En effet, il faut faire appel à des compétences que nous n’avons pas nécessairement en qualité d’avocat. Il faut également apprendre à maîtriser une terminologie, un univers, des réflexes qui nous sont totalement inconnus. Il est évident que la position d’entrepreneur et la position d’avocat est différente et quand il s’agit de son propre projet, on voit les choses autrement.

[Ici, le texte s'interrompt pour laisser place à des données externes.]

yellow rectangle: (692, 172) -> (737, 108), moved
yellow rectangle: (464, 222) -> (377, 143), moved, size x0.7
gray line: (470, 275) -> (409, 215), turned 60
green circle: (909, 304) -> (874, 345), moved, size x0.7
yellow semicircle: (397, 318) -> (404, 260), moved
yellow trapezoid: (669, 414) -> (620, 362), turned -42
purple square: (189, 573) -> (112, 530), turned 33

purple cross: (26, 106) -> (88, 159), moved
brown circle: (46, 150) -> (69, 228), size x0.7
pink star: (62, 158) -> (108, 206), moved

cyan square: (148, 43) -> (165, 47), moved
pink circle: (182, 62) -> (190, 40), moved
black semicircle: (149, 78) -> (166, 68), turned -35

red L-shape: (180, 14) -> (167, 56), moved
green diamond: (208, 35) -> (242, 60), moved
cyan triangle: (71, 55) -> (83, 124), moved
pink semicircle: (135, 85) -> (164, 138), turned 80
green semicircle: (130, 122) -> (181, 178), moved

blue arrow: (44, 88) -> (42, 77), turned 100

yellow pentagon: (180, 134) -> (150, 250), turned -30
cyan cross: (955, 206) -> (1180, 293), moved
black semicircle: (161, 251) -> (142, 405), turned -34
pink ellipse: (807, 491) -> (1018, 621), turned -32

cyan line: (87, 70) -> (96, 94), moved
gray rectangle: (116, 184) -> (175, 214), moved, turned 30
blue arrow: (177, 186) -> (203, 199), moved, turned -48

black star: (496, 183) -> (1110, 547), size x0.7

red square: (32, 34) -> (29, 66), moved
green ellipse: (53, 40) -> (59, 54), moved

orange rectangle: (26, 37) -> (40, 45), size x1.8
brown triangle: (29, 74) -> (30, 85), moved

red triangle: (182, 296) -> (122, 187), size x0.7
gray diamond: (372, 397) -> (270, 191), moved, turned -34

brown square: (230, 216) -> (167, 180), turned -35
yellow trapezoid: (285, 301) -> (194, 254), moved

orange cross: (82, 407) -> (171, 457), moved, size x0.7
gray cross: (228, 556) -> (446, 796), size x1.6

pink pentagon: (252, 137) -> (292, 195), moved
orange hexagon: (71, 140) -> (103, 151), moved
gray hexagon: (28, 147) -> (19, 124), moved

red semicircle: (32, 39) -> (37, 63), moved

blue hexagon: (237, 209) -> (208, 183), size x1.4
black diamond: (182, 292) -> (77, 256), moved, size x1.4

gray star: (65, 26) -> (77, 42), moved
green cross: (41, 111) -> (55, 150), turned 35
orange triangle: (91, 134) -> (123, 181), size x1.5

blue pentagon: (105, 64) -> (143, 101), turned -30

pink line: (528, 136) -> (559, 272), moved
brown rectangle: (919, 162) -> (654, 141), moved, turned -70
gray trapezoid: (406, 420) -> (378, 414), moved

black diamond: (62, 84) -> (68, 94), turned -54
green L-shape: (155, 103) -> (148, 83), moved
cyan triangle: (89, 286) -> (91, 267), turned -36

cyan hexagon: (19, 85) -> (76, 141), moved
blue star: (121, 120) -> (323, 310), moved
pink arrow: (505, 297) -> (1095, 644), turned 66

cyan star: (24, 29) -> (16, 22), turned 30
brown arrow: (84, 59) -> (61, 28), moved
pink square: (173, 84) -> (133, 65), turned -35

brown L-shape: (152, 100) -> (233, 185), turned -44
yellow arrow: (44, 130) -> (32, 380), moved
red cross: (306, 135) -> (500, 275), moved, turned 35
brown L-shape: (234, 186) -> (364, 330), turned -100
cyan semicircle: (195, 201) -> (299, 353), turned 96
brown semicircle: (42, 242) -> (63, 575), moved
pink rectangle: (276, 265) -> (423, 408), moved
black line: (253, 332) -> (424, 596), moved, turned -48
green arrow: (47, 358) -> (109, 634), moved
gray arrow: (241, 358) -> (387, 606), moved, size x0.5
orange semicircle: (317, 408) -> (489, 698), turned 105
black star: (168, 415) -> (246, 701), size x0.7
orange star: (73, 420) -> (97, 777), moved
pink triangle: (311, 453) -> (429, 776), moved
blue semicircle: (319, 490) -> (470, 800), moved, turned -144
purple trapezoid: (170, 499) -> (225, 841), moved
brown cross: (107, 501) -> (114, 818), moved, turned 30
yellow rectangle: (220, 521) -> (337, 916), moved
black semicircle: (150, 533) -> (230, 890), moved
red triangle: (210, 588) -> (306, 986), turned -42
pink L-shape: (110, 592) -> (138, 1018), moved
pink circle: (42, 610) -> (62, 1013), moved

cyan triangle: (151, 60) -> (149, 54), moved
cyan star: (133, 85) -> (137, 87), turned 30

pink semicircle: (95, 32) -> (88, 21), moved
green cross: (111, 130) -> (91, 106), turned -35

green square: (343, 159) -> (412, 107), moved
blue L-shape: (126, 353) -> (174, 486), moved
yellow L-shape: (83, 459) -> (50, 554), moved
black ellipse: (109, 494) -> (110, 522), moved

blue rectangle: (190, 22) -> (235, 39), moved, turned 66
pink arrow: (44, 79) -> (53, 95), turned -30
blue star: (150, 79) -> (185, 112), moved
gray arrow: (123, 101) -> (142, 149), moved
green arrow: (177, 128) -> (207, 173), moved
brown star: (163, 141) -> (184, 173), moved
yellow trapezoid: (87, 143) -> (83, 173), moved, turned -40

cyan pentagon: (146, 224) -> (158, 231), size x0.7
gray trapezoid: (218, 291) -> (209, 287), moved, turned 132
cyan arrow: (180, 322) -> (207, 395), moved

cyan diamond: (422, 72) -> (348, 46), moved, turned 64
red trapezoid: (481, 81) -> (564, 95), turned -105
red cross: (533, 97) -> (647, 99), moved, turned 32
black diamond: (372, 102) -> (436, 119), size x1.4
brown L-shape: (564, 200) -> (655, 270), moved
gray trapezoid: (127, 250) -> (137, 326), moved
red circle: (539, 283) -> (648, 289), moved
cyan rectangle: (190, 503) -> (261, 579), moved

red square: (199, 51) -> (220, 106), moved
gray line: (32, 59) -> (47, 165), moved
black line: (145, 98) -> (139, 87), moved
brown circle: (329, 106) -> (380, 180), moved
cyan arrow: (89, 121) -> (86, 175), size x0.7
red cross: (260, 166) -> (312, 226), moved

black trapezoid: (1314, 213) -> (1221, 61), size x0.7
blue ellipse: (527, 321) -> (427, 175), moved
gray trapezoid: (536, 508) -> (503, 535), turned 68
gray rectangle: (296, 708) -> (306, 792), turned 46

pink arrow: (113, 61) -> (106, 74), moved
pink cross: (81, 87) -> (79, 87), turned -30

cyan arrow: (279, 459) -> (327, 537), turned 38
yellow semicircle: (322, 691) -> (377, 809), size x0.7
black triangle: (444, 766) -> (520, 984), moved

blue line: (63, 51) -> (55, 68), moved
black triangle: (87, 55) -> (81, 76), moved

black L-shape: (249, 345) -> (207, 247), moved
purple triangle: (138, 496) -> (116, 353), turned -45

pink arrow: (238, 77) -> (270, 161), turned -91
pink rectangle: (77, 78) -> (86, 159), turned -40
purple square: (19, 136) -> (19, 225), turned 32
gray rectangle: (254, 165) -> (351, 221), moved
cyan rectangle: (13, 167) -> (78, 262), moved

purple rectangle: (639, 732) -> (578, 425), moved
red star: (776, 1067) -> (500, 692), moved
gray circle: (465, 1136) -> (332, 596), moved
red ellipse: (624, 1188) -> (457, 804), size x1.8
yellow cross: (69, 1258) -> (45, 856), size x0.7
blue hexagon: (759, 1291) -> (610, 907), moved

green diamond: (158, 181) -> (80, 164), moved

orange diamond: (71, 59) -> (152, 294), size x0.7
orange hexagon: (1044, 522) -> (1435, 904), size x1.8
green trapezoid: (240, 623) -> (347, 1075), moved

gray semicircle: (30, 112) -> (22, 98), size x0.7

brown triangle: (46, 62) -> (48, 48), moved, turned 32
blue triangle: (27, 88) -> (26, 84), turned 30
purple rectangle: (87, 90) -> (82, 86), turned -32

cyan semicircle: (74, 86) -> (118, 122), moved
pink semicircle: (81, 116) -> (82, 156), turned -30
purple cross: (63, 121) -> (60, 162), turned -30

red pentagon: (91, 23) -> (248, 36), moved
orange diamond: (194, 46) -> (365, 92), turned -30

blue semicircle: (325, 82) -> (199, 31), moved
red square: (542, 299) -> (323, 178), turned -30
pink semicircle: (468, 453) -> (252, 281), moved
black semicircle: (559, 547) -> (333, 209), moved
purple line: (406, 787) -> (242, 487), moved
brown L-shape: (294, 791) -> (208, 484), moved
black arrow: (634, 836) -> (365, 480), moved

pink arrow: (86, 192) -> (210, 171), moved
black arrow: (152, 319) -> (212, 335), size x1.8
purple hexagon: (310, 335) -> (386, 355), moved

C’était donc, pour moi, une expérience extrêmement enrichissante car je pense avoir développé des compétences particulières en marketing, communication, négociation, etc., qui peuvent m’aider également dans mon quotidien d’avocat. J’ai d’ailleurs remarqué que certains clients se tournaient vers moi et mon cabinet car ils appréciaient ce mélange entre l’avocat et l’entrepreneur.
Je pense que pour l’avenir, rester cantonné dans un métier d’avocat est devenu assez compliqué. L’avocat doit être ouvert au monde extérieur et ouvert à ses clients et doit, avant tout, chercher des solutions pratiques.
Si ces solutions pratiques peuvent amener une idée de projet ou de développement, je ne saurai que trop conseiller à mes Confrères de faire le pas et de ne pas hésiter à entreprendre. Il y a, autour de notre profession, énormément de gens de qualité qui peuvent aider et conseiller les avocats dans ce rôle si particulier.
Je plaide aussi et surtout pour que notre profession saisisse cette opportunité d’évolution et assiste les Confrères (jeunes et moins jeunes) dans cette transformation de notre métier. L’incubateur est un premier pas mais nous pouvons faire beaucoup mieux.